Gilly, Baby Sam, and Sam Tarly await the arrival of the Night King at Winterfell. (HBO)

“A Knight of the Seven Kingdoms” cleared up the answer. For comparison’s sake, look at the sorrow and the admiration we see in Gendry when he notes that Arya has changed since he last saw her, years ago; she’s developed both brutal scars and deadly skills with a knife. Look at the emotion on Brienne’s face when Jaime finally knights her. Look at the familial goodness of Sam curled up in bed with Gilly and their son before the army of the dead arrives. These resonant pairings should recall, many seasons ago, Dany’s pain at having to leave behind a phantom Khal Drogo in the House of the Undying, and Jon’s agony at holding Ygritte in his arms as she died. Of course, one big difference between these relationships and Jon and Dany is time. The other couples formed over the course of seasons—and, most important, their coming together was never inevitable.

But, the show insists, the Mother of Dragons and the erstwhile King in the North had been fated to meet since before they were born. They are the ice and fire of the original book series’ title. The show pushed them together out of narrative inexorability, not emotional truth. If viewers accept that Jon and Dany must get together, then we never need a scene where they sit around and chat as their love blooms beneath the surface. The show seems to believe such scenes weren’t necessary, even though the two would have had plenty to bond over. They are two people who have suffered deeply in love and still carry their losses with them. They’ve both learned to set aside romance in favor of political necessity. In a better version of Game of Thrones, the richness of these parallel stories would be informing their relationship now.

Jon and Dany’s half-hearted romance is in stark contrast to a second duo whose shadow has loomed over the show from the very start: Rhaegar Targaryen and Lyanna Stark. The fact that Jon’s dead parents fell in love, not just in lust, despite the ugly politics of their time is the foundation on which the series is built. Jon was born of their stubborn and inconvenient desire to be together, despite the enmity between their houses—and this desire made all the difference for the future of Westeros.
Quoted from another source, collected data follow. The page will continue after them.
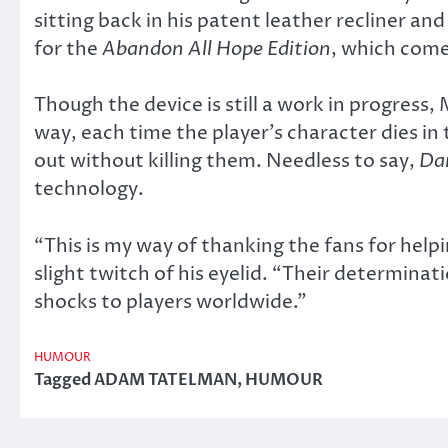
sitting back in his patent leather recliner an
for the
Abandon All Hope Edition
, which come
Though the device is still a work in progress,
way, each time the player’s character dies in
out without killing them. Needless to say,
Da
technology.
“This is my way of thanking the fans for hel
slight twitch of his eyelid. “Their determinatio
shocks to players worldwide.”
HUMOUR
Tagged
ADAM TATELMAN
,
HUMOUR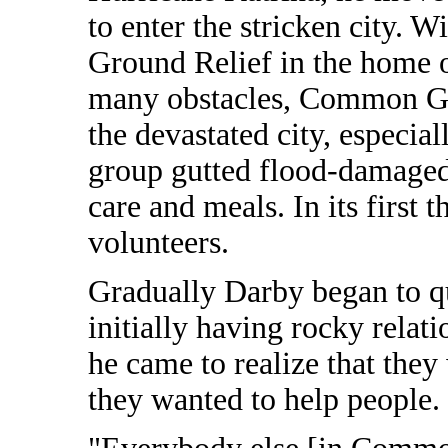
to enter the stricken city.
Ground Relief in the home o
many obstacles, Common Gro
the devastated city, especia
group gutted flood-damaged
care and meals. In its first
volunteers.
Gradually Darby began to que
initially having rocky relat
he came to realize that they
they wanted to help people.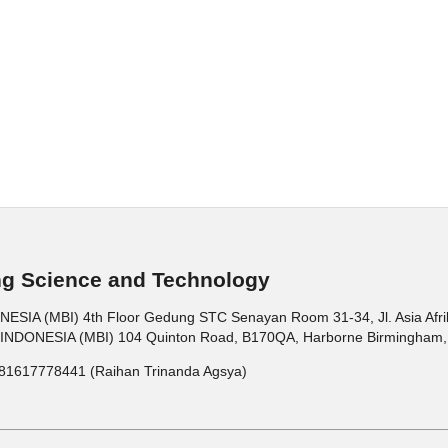
ng Science and Technology
 (MBI) 4th Floor Gedung STC Senayan Room 31-34, Jl. Asia Afrika 
ONESIA (MBI) 104 Quinton Road, B170QA, Harborne Birmingham, 
81617778441 (Raihan Trinanda Agsya)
Was romantic love Jon’s parents’ downfall, or was it their destiny? And although the acting and direction haven’t helped viewers feel it, another question lies ahead this season: Will the presumptive king and queen of the Seven Kingdoms choose love in the face of death, or will they sacrifice it?

Next week promises to bring the Battle of Winterfell and plenty of bloodshed; the function of battle episodes is to test, strengthen, and shake up character dynamics. If Thrones’ main couple were more convincingly committed to each other, “A Knight of the Seven Kingdoms” could have given elegant voice to a central question in advance of that fight: When humanity looks death in the face, will they think about love in opposition to destiny, or love as destiny? For Episode 3, fans will have to look to characters beyond Jon and Daenerys to see that tension meaningfully played out.

Courtney Sender is a writer based in Boston.